E insomma, pare che neppure le banche fossero consapevoli di quello che vendevano. L’unica cosa che evidentemente le ha convinte a collocare le pietruzze erano i margini commissionali riconosciuti.
Di tutto rilievo è l’affermazione di Agcm secondo la quale la puntata della trasmissione Report che ha trattato di queste operazioni avrebbe avuto la funzione di catalizzatore del collasso dello schema, a causa della fortissima accelerazione di richieste di vendita, che ha sbilanciato il “mercato” promosso dalle due società specializzate.
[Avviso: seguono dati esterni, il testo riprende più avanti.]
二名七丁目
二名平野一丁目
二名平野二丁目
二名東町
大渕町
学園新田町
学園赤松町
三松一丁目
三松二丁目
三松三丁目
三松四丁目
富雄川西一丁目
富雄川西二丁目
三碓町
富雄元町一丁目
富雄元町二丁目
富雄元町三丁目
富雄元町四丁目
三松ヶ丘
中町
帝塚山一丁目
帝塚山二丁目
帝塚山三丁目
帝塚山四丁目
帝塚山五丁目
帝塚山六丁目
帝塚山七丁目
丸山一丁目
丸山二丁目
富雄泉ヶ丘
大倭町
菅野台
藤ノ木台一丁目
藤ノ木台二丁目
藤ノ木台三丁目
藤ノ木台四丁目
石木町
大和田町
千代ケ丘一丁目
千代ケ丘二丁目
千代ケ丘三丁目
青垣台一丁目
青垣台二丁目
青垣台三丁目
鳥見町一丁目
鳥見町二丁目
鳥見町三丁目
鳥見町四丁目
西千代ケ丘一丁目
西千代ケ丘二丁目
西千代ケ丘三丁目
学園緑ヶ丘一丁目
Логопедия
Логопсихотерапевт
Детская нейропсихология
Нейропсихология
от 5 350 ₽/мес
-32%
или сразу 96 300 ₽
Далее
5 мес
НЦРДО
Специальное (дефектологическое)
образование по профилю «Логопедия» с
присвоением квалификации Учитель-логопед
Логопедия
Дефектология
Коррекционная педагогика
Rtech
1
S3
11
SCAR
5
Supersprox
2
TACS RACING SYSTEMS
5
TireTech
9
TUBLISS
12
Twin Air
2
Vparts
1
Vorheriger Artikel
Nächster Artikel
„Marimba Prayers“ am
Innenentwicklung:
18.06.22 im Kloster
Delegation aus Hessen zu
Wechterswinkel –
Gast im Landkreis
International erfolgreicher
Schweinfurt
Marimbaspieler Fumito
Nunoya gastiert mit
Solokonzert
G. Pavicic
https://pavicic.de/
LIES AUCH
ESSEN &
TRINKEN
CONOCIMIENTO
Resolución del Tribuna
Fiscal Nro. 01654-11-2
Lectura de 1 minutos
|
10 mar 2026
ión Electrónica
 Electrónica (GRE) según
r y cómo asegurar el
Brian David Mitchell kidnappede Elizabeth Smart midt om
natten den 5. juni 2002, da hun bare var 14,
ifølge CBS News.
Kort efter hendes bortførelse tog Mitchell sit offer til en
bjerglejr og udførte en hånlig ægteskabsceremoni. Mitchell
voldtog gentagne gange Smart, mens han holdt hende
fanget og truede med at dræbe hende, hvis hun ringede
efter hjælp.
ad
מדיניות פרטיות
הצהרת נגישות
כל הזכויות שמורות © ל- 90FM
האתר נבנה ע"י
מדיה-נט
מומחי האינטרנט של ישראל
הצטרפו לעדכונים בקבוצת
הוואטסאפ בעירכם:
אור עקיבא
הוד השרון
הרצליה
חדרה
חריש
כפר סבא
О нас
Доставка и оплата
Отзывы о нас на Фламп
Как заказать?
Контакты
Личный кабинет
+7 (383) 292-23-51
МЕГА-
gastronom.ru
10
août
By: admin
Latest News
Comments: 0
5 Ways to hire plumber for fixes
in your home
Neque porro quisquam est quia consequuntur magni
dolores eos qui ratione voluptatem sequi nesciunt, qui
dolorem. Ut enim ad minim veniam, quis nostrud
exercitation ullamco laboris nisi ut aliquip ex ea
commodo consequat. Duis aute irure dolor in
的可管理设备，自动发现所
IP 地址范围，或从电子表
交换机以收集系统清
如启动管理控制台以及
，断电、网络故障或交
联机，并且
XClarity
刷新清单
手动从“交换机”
Verosimile, ma questa di solito è la fine degli schemi di questo tipo: un evento avverso che genera un passaparola che innesca un andamento esplosivo di vendite.
Che dire, quindi? Che le banche sono state come minimo superficiali nel promuovere la commercializzazione di questi prodotti, in cui (forse) hanno visto la possibilità di alta marginalità senza le solite strettoie della regolamentazione e della trasparenza imposta nella vendita dei prodotti finanziari. Una minore “trasandatezza” o “benevola negligenza” nel valutare le dinamiche di questo mercato artificiale, che poi altro non era che attività di brokeraggio, avrebbe evitato questo esito. Ma il mondo esiste sulle asimmetrie informative, come noto, e le banche fanno budget pluriennali in cui le commissioni su “servizi” esplodono. I clienti sono avvertiti.
Anche qui, un pensiero solidale ai bancari che si sono trovati a scrivere documenti promozionali destinati alla propria rete commerciale, in cui veniva loro “suggerito” di indicare che “l’investimento era liquido”, “a bassa volatilità” e, in caso queste argomentazioni non fossero state sufficienti, che un vice d.g. o consimile divinità era il grande sponsor dell’operazione, e più non dimandare.
Ora è verosimile attendersi azioni risarcitorie della clientela, per minimizzare il danno reputazionale. Ma certamente non un bella pagina nel rapporto molto problematico con i clienti. Attendendo il prossimo comizietto alla Giornata Mondiale del Risparmio.
P.S. La vicenda dei diamanti venduti al retail dalle banche è stata certamente resa popolare dalla grande forza mediatica e diffusionale di Report, a ottobre 2016, ma la prima inchiesta sul tema è comparsa su Plus del Sole 24 Ore nel novembre 2014.